All About C Corporation Formation
Firstly, a C Corporation— or C-corp for short— is a business entity with multiple shareholders and owners. Each owner has a small piece of interest in the company and is taxed separately from the business itself. There are certain elements of a C-corp that separate it from other business entities like LLCs and S-corps.
In a C-corp, each owner is also called a shareholder and can own as many shares of the company as they want. As opposed to an LLC or S-corp, which might use its founder’s own money or use crowdfunding, a C-corp gets its funding from shareholders buying their shares.
Just like with an LLC and an S-corp, a C-corps’ liability lies within the business, and shields all shareholders from personal liabilities if any legal claims were to arise against the business. If someone were to sue McDonald’s (which they have), none of its shareholders would be held personally liable for those claims.
When to Form a C-corp
If you’re starting your business with ownership in mind, and envision it to embody multiple shareholders— some international, some even a part of other corporations— with either common or preferred stock, then consider starting a C-corp. A common stock gives the stockholders voting rights but doesn’t put them first in line to receive dividends. Preferred stock doesn’t have voting rights, but they’re the first to receive payouts if that company gets liquidated.
Small business owners who are looking to start their business using their own money and skills rarely consider forming a C Corporation, at least at the beginning of their business venture. They’ll probably start with an LLC or an S-corp, since it protects their personal assets but doesn’t require managing the complexities of stock ownership.
UpCounsel suggests that “it’s generally not worth choosing the C-corp structure unless a business has at least six figures’ worth of profits each year. Otherwise, the extra legal fees and paperwork may be problematic.” The Motley Fool outlines times when forming a C-corp makes sense for your business, like if you have foreign connections, want to reinvest profits, want to reap more growth potential, and want to attract many investors.
If you’re just starting your small business, consider looking into an LLC or an S-corp, but if you’ve been working in businesses for a while and know the benefits of a C-corp, they may be well worth it!
Tax Rates for C Corporations
The federal tax rate for C Corporations is a flat 21% on its operational profits. On top of that, it has to pay both state and local taxes, just as any business would, through filing Form 1120.
Something unique about C-corps that LLCs and S-corps can avoid is something called double taxation, where income taxes are paid twice on the same source of income— once by the C-corp, and once by the shareholder.
This is where different filing options come into play— a C-corp can either file as a C-corp when paying their taxes or as an S-corp to avoid that controversial double taxation.
How to File as a C Corporation
Take a look at the following steps that will allow you to seamlessly file as a C Corporation.
Step 1: File your Articles of Organization through your state’s government website like the Department of Revenue or the SBA’s website.
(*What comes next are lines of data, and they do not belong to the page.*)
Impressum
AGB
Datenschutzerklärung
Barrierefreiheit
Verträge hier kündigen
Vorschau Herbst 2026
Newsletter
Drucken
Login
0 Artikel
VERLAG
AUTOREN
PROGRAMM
Step 2: Get an Employee Identification Number (EIN) so you can open a business bank account. While some states include this in the Articles of Organization, others allow you to file for it later. Either way, an EIN will allow you to open a business bank account so you can divide your personal income from your business.
Step 3: Open a business bank account so you can separate your personal assets from the business assets.
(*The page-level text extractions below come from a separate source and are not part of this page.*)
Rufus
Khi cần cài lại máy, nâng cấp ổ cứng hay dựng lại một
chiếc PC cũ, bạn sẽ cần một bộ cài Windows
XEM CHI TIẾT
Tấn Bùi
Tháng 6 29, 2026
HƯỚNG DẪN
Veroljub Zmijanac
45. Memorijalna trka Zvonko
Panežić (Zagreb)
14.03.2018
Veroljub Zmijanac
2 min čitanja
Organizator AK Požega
Step 4: Create an operating agreement to establish laws and bylaws for your shareholders. This will name stakes, set limits, and establish rules for stakes, finances, and distribution.
Step 5: Name a registered agent, board of directors, and issue stock certificates. A registered agent can be yourself, or if you’re establishing your C-corp from another country, will be someone who’s located in the state that you registered. At this time, establish your board of directors through elections by your shareholders who are available for quarterly meetings, and grant stock certificates to all the shareholders as proof of their ownership.
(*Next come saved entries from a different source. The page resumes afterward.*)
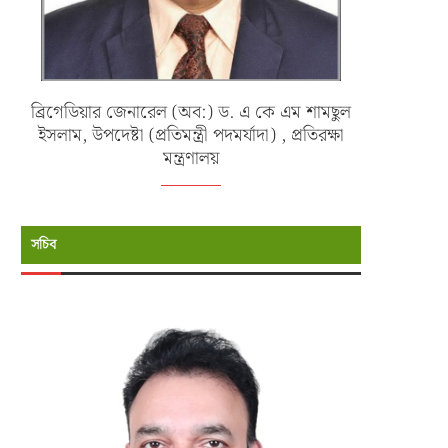
ব্রিগেডিয়ার জেনারেল (অব:) ড. এ কে এম শামছুল
ইসলাম, উপদেষ্টা (প্রতিমন্ত্রী পদমর্যাদা) , প্রতিরক্ষা
মন্ত্রণালয়
সচিব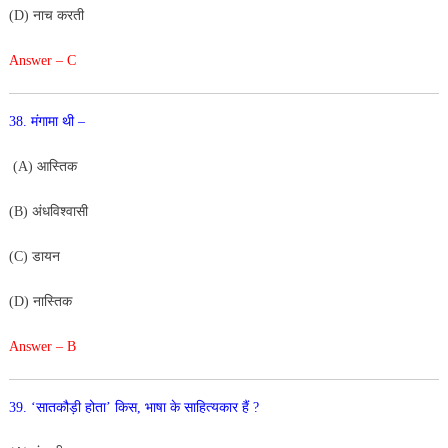
(D) नाच करती
Answer – C
38. मंगामा थी –
(A) आस्तिक
(B) अंधविश्वासी
(C) डायन
(D) नास्तिक
Answer – B
39. ‘सातकौड़ी होता’ किस, भाषा के साहित्यकार हैं ?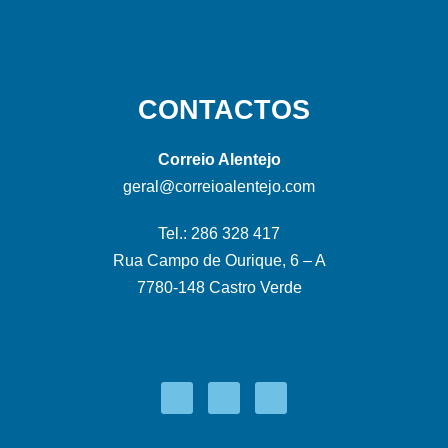
CONTACTOS
Correio Alentejo
geral@correioalentejo.com
Tel.: 286 328 417
Rua Campo de Ourique, 6 – A
7780-148 Castro Verde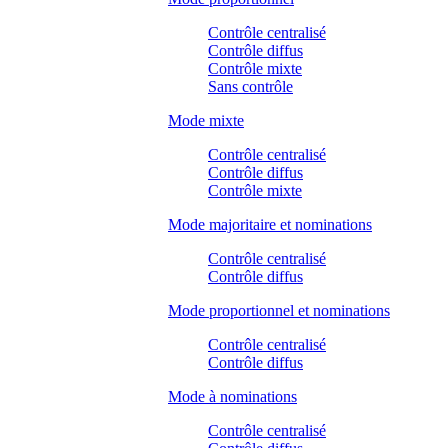
Contrôle centralisé
Contrôle diffus
Contrôle mixte
Sans contrôle
Mode mixte
Contrôle centralisé
Contrôle diffus
Contrôle mixte
Mode majoritaire et nominations
Contrôle centralisé
Contrôle diffus
Mode proportionnel et nominations
Contrôle centralisé
Contrôle diffus
Mode à nominations
Contrôle centralisé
Step 6: Apply for necessary licenses and permits.
The Corporate Alternative Minimum Tax (CAMT)
The U.S. Treasury and the IRS announced a tax imposed through the Inflation Reduction Act to go into effect this year (2023). It states that large corporations that intake over $1 billion a year are to pay a 15% minimum tax on their adjusted financial statements.
C Corporations vs. S Corporation Tax Rates
S Corporations are considered pass-through entities, so they’re only taxed once. There’s no corporate tax, just the taxes that business owner has to report on their personal tax returns.
C Corporations are double taxed, meaning both the corporation and its shareholders have to pay taxes on the same dividends.
C Corporation Tax Deductions and Credits
Corporations have personnel deductions, which include salaries, wages, health care, retirement, training, vacation, disability, and more, and vehicle deductions, like fuel, oil changes, lease payments, and more.
Form and Grow Your C Corp Hassle-Free.
All the laws and regulations for forming and running your C-corp could make your head spin a bit. Leave it to the experts, so you can concentrate on growth. Form your C-corp today with doola!
Do you get a tax credit for starting a business?
There are tax deductions for starting a business, which includes $5,000 of your start-up costs and $5,000 of your organizational costs as business expenses in the first year if your start-up costs are less than $50,000.
How does the federal solar tax credit work for businesses?
The 30% solar tax credit allows you to deduct 30% of the cost of your solar energy system from your business taxes as a dollar-for-dollar credit.
Can not-for-profit businesses claim tax credits?
Nonprofits are eligible for certain tax benefits, like being exempt from paying income and property taxes.
Can you claim credit card interest for business on taxes?
Yes, the credit card interest you pay towards your business can be claimed as a business expense.
Can you claim a tax credit for small business loss?
You can claim business losses as a deduction.